Aquaculture for all

A Letter of Disapproval for Offshore Aquaculture Plan

Environment Technology & equipment Politics +2 more

US - Food & Water Watch has commended recent efforts in Congress to prevent the controversial Gulf of Mexico Fishery Management Council ocean fish farming plan from moving forward.

A bi-partisan ‘Dear Colleague' letter sent Friday urges U.S. Department of Commerce Secretary Locke to disapprove the Council's plan to permit ocean fish farming in federal waters in the Gulf of Mexico and work with the Congress to develop a comprehensive regulatory program for more sustainable aquaculture.

Food & Water Watch has applauded certain members of Congress for contesting the Gulf Council's offshore aquaculture plan and urging broad innovative discussion on a more sustainable aquaculture approach.
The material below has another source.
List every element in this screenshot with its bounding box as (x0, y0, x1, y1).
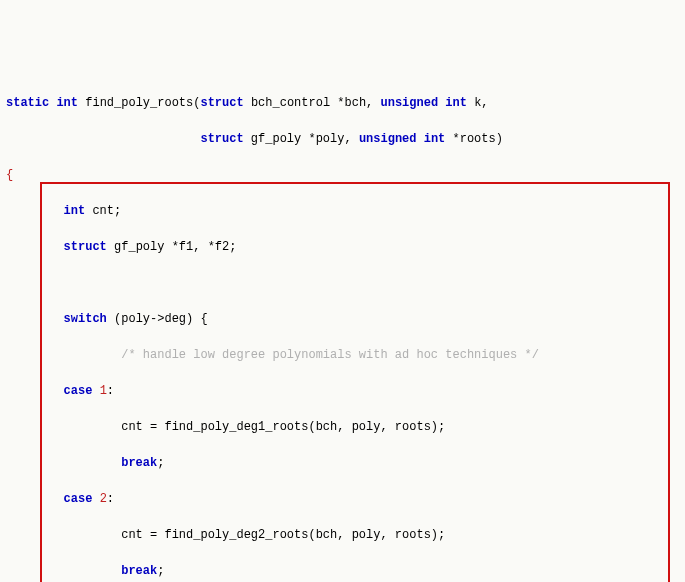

"The National Marine Fisheries Service and the National Oceanic and Atmospheric Administration, both under the U.S. Department of Commerce, have been supporting the Council's decision since January 28, 2009, when the Council approved the plan. The 37 members of the U.S. House of Representatives opposed to the decision have made it clear that the Council does not have authority under the Magnuson-Stevens Fishery Conservation and Management Act, the primary law that governs fish in U.S. waters, to create regulations for ocean fish farming. If approved by the Department of Commerce, the Council's plan would set a bad precedent for a ‘piecemeal approach' in regulating aquaculture in the United States.
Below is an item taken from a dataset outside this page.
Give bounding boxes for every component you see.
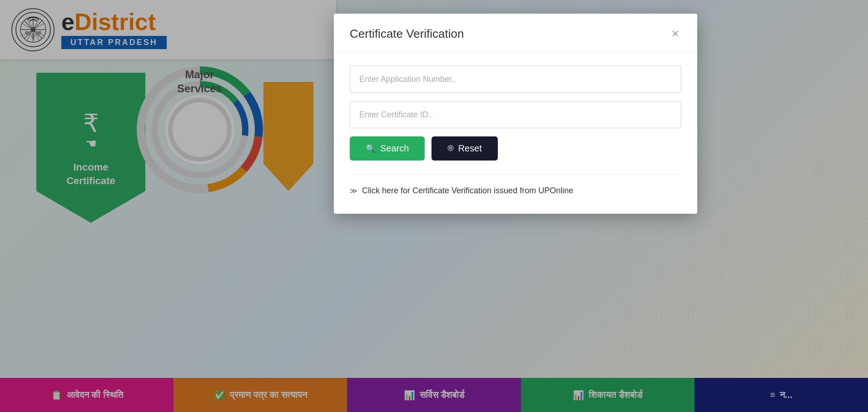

"Food & Water Watch agrees that the Gulf Council does not have jurisdiction over ocean fish farming and shares the concern that a fragmented approach to aquaculture regulation could result in potentially devastating environmental consequences. We also believe offshore aquaculture could threaten human health and the livelihoods of fishermen - serious problems that are not just limited to one region.

"Secretary Locke should consider the immense opposition to the Gulf Council's plan - from not only members of Congress, but also numerous conservation, fishermen, and consumer groups and many Gulf residents - and stop the Gulf plan in its tracks. The answer to solving our nation's rising seafood demand and overstressed wild fish populations does not lie in offshore fish farming. Rather, we should be researching more innovative aquaculture technologies, like land-based, re-circulating systems."